Underwater life at Ripley’s Aquarium in Myrtle Beach, South Carolina, 2017. Photograph by Carol M. Highsmith. Library of Congress, Prints and Photographs Division.
Each issue of Lapham’s Quarterly, celebrating its tenth anniversary this year, addresses a theme—States of War, States of Mind, Food, Youth, Animals—by drawing on primary sources throughout history, finding the rhymes and dissonances in how these topics have played out and been perceived over the centuries. In this new series, we open up the sleuthing beyond our staff and four annual themes by letting historians and writers share what they have come across in their recent visits to the archives.

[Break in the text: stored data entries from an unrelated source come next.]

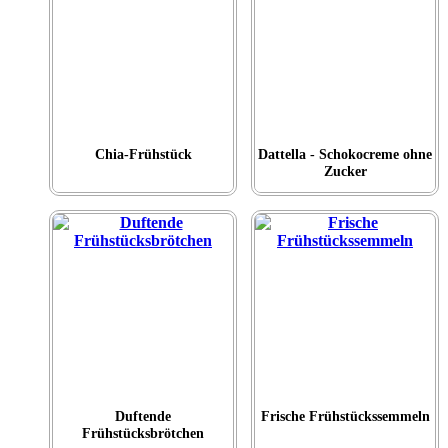
Chia-Frühstück
Dattella - Schokocreme ohne
Zucker
Duftende
Frische Frühstückssemmeln
Frühstücksbrötchen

This week’s selection comes from Alastair Bonnett, author of Beyond the Map: Unruly Enclaves, Ghostly Places, Emerging Lands and Our Search for New Utopias, out now from the University of Chicago Press.
Jacques Cousteau’s Oscar-winning 1964 documentary World Without Sun provides the best record we have of what life would be like as an oceanaut. The film opens with an otherworldly sight: a diver saucer flying through the deep, plumes of sand and water shooting from its propulsion jets. It glides beneath an underwater hangar and is winched up inside. We then see the saucer’s crew dive to their main base, the four-podded Starfish House—which had five bedrooms, a kitchen, and a laboratory. Cousteau’s stately drawl informs us that this “underwater village” is “conceived not only to explore but to inhabit the sea.”
In scenes that inspired Wes Anderson’s comic homage to Cousteau, The Life Aquatic, the oceanauts saunter about in jaunty swimming briefs, smoke their pipes, adjust the volume of classical music, and do a spot of light hoovering. At one point a smiling barber swims aboard and sets to work; in another scene, an oceanaut arrives with his pet parrot.
Living with more than twice the air pressure of people on land made movement wearisome. It took a while to adjust to the high oxygen content. Insouciant as ever, Cousteau remarks that the high oxygen levels “makes tobacco burn twice as fast.” His attention to the art of smoking becomes apparent again when one of the men is preparing to depart for a week to the “deep experimental cell,” a seven-foot cabin some eighty feet below. Cousteau solemnly informs us that “down there he will have to give up his pipe.” The deep cell has other effects: the voices of the two men stationed there turn into squeaks, and “cuts and abrasions heal overnight; beards almost stop growing.”
Although the Starfish House is no longer there, the hangar for the dive saucer remains intact. Other remnants of the village (which is in the Red Sea) include shark cages and a toolshed. When in operation, the outside surfaces were cleaned every day to stop any buildup of seaweed. Today the whole scene resembles a coral garden populated by reef fish and a multitude of gray reef and hammerhead sharks.